Net v0.27.3 — "Purple Rain"
🟣 Packet-path AEAD swapped to ring
The June-9 flamegraph concluded "~5% AEAD, nothing to do." A raw-AEAD decomposition bench revised that: ~700 ns of the ~975 ns fixed per-message cost in the RustCrypto chacha20poly1305 stack was poly1305 0.8's AVX2 backend re-deriving the r¹..r⁴ key powers per message — paid on seal AND open, on every packet. ring's assembly AEAD has both a lower fixed cost and a higher bulk rate.

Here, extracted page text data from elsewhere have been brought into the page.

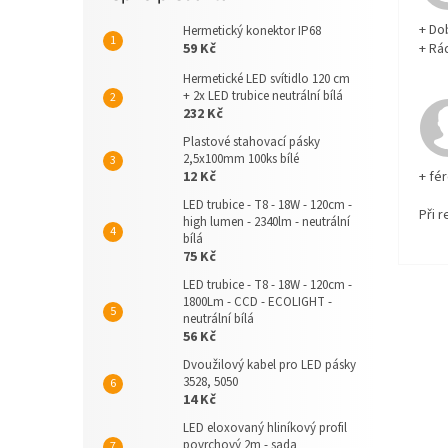
+ Do
Hermetický konektor IP68
59 Kč
+ Rá
Hermetické LED svítidlo 120 cm
+ 2x LED trubice neutrální bílá
232 Kč
Plastové stahovací pásky
2,5x100mm 100ks bílé
12 Kč
+ fé
LED trubice - T8 - 18W - 120cm -
Při 
high lumen - 2340lm - neutrální
bílá
75 Kč
LED trubice - T8 - 18W - 120cm -
1800Lm - CCD - ECOLIGHT -
neutrální bílá
56 Kč
Dvoužilový kabel pro LED pásky
3528, 5050
14 Kč
LED eloxovaný hliníkový profil
povrchový 2m - sada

PacketCipher now backs onto ring::aead::LessSafeKey behind the same method surface (seal_in_place_separate_tag / open_in_place map 1:1 onto the detached/in-place API and the wire's ct||tag layout). The wire format is unchanged — both implement RFC 8439, ciphertexts are byte-identical. chacha20poly1305 stays a dependency for the IdentityEnvelope XChaCha sealed-box and as the cross-impl test oracle; the Noise handshake (cold path) is untouched.
Measured on i9-14900K, full PacketBuilder::build:
| Size | Before | After | Delta |
|---|---|---|---|
| 64 B | 1139 ns | 222 ns | −81% |
| 256 B | 1205 ns | 288 ns | −76% |
| 1 KiB | 1585 ns | 544 ns | −66% |
| 4 KiB | 3111 ns | 1538 ns | −51% |
ring: ~115 ns fixed + 0.31 ns/B (3.2 GB/s) vs RustCrypto ~950 ns fixed + 0.47 ns/B (2.1 GB/s) — wins at every size, both directions. The decrypt leg gets the same fixed-cost removal, so per round-trip this shaves ~1.6 µs off every small packet — unary nRPC, grants, acks, heartbeats. These are real, above-noise wins, not the below-loopback-floor µs items v0.27.2 landed on faith.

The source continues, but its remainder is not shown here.